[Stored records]
★ ★ ★ ★ ★ ★ ★
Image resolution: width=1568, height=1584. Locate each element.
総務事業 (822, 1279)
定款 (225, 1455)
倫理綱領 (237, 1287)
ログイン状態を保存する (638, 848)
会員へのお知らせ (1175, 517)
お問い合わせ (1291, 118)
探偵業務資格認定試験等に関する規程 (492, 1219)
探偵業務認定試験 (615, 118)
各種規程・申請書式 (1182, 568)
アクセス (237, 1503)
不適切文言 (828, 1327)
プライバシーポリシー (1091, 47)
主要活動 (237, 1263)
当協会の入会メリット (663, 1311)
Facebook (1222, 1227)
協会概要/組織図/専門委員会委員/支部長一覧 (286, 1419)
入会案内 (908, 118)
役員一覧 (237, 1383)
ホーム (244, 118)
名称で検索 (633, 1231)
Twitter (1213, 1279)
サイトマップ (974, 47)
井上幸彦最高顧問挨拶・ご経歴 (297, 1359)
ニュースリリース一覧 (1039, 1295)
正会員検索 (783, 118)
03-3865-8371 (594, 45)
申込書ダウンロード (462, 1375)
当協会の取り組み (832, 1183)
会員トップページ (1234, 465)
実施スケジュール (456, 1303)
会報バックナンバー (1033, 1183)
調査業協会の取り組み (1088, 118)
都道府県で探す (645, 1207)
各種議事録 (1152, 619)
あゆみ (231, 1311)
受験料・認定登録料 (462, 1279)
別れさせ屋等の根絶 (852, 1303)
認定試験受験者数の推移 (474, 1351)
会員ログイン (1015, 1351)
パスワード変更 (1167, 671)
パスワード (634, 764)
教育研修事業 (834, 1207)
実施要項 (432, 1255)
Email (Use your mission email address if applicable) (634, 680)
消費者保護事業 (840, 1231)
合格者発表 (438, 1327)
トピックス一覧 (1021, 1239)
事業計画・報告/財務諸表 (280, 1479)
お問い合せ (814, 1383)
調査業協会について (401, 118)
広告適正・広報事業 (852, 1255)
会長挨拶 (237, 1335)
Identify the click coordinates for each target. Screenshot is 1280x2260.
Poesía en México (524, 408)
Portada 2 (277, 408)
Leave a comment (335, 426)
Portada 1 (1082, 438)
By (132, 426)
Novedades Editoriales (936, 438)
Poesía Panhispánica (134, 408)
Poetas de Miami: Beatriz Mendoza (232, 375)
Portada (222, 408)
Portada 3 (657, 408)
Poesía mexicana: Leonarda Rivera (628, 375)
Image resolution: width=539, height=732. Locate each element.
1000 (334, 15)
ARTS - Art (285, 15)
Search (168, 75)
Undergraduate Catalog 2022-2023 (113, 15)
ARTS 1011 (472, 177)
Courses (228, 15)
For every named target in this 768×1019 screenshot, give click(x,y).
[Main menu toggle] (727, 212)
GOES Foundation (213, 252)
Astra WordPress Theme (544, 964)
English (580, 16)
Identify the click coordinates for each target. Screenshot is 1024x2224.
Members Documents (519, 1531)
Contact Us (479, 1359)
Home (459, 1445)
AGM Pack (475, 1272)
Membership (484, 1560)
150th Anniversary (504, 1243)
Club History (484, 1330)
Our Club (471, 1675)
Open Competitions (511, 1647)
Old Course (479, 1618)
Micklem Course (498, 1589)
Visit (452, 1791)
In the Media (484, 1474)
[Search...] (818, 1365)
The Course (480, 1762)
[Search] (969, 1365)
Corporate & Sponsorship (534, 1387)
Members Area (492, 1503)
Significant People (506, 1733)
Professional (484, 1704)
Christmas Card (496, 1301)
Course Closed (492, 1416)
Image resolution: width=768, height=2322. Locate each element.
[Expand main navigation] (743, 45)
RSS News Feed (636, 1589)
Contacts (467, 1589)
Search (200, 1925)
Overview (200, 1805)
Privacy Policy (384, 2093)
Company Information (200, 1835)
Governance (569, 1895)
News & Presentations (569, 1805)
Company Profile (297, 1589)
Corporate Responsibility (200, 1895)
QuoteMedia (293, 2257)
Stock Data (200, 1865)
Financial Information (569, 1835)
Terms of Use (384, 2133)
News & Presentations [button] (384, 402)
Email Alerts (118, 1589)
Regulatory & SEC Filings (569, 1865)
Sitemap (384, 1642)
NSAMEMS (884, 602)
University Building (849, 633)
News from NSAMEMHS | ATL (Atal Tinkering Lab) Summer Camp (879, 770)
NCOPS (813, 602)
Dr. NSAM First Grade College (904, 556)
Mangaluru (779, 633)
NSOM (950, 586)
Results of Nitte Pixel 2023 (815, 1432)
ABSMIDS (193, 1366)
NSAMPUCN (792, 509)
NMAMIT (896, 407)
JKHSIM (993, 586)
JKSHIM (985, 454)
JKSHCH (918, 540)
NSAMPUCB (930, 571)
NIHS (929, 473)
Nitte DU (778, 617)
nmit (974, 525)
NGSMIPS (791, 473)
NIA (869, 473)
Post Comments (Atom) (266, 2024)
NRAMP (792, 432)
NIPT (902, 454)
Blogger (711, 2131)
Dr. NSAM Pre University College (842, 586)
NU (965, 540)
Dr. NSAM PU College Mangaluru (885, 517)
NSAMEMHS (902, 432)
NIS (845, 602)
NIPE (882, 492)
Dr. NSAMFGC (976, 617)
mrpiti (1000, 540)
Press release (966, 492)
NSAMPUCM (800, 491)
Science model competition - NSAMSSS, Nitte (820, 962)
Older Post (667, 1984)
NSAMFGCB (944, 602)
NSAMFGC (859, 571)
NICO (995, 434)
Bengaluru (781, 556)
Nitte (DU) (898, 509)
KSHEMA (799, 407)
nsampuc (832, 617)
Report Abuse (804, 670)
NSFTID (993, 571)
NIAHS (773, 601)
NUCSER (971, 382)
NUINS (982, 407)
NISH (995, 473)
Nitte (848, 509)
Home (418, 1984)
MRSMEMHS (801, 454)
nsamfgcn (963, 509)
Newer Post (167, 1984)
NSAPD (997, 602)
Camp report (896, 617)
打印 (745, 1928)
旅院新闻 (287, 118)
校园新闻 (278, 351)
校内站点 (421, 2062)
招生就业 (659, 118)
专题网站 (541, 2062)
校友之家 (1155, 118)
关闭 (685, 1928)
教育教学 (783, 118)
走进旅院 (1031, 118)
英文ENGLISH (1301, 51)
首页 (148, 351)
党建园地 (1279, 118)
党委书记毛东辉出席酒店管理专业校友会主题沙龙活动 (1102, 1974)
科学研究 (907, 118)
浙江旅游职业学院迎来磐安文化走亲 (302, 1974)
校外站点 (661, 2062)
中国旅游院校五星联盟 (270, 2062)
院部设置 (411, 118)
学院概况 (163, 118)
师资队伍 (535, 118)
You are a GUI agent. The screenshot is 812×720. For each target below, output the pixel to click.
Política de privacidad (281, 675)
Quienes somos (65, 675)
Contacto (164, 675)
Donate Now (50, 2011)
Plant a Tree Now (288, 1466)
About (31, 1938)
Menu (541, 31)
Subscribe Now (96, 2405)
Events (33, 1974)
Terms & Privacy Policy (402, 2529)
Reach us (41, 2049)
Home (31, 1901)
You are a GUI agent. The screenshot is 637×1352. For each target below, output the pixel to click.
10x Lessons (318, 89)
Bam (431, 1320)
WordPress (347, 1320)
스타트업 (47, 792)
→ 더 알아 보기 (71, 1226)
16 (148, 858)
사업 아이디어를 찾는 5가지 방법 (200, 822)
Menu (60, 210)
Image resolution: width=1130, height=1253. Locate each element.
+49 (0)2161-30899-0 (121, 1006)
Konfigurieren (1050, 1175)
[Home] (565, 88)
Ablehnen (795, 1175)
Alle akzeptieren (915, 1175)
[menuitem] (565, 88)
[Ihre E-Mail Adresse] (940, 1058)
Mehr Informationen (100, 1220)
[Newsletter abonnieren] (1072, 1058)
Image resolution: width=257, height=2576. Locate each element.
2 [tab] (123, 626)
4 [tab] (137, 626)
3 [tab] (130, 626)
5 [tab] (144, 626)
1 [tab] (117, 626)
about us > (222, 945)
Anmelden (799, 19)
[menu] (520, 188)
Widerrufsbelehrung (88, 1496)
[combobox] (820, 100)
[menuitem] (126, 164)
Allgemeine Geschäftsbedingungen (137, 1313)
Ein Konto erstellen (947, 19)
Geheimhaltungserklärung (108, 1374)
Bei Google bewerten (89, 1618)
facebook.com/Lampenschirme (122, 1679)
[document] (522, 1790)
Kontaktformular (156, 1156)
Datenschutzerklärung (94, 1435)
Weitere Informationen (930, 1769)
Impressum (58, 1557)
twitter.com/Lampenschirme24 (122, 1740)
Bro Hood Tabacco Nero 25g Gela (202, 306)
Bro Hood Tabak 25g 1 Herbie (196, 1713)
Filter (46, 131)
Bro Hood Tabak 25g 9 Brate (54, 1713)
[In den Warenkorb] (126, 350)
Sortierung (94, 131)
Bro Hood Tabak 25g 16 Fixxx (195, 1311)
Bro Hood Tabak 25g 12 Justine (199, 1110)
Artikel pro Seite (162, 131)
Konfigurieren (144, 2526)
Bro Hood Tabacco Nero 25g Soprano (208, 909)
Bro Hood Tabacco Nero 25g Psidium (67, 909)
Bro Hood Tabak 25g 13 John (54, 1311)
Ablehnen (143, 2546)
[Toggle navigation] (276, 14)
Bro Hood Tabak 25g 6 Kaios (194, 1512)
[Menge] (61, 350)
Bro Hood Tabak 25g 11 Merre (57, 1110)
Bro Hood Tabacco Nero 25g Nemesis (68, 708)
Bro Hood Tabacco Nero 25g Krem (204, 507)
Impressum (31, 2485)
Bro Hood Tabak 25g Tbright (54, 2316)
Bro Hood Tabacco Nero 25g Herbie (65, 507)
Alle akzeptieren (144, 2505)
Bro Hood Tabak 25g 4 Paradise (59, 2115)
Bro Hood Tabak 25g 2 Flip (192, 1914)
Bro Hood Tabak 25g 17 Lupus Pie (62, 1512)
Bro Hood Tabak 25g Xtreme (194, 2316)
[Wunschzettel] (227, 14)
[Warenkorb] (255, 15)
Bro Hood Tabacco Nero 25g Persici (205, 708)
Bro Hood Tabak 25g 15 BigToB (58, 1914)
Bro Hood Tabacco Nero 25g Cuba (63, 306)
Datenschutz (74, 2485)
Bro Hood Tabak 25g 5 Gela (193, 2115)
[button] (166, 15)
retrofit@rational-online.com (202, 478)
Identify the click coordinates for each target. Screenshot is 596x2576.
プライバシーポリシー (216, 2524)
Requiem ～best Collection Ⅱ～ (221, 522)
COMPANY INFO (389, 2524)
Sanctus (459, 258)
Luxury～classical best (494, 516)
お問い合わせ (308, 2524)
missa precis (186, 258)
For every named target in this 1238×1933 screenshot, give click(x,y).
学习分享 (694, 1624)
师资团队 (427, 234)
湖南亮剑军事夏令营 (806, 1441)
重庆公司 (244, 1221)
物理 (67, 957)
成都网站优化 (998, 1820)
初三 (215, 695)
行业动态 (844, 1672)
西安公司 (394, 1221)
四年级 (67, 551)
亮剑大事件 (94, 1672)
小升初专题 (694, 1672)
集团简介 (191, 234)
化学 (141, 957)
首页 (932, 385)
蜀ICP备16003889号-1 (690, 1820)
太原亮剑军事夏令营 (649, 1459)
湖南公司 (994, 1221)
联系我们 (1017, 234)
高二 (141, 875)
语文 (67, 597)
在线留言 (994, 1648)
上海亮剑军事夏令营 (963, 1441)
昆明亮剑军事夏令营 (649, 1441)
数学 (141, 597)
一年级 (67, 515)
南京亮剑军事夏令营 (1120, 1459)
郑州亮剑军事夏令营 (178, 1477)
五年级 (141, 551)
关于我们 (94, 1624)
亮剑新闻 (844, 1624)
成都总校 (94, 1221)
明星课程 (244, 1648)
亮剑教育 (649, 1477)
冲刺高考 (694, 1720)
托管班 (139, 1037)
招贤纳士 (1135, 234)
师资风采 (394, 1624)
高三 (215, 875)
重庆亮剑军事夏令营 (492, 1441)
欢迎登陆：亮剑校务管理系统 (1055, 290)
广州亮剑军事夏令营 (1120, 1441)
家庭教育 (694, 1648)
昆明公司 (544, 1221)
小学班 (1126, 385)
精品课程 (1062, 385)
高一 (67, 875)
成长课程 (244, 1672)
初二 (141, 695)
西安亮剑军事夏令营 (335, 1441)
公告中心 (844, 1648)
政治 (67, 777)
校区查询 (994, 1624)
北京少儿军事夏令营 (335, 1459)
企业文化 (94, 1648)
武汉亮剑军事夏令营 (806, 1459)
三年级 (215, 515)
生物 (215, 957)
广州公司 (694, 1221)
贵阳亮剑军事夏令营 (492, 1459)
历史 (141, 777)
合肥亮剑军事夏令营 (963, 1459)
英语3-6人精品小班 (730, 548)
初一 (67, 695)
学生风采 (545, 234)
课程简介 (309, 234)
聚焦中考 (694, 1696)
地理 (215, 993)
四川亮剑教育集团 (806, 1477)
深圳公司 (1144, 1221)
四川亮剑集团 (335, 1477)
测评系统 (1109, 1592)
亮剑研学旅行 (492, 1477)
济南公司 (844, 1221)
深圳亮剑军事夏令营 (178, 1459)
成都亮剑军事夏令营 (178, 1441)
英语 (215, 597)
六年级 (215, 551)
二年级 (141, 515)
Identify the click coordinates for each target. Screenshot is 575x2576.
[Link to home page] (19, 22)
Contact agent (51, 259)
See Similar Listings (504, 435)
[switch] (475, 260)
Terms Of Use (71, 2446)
★ ★ ★ ★ ★ ★ ★
What lines above contain the string "every"? Copy all of them.

» Your response
For every named target in this 768×1019 screenshot, give click(x,y).
For every named target in this 1238×1933 screenshot, give click(x,y).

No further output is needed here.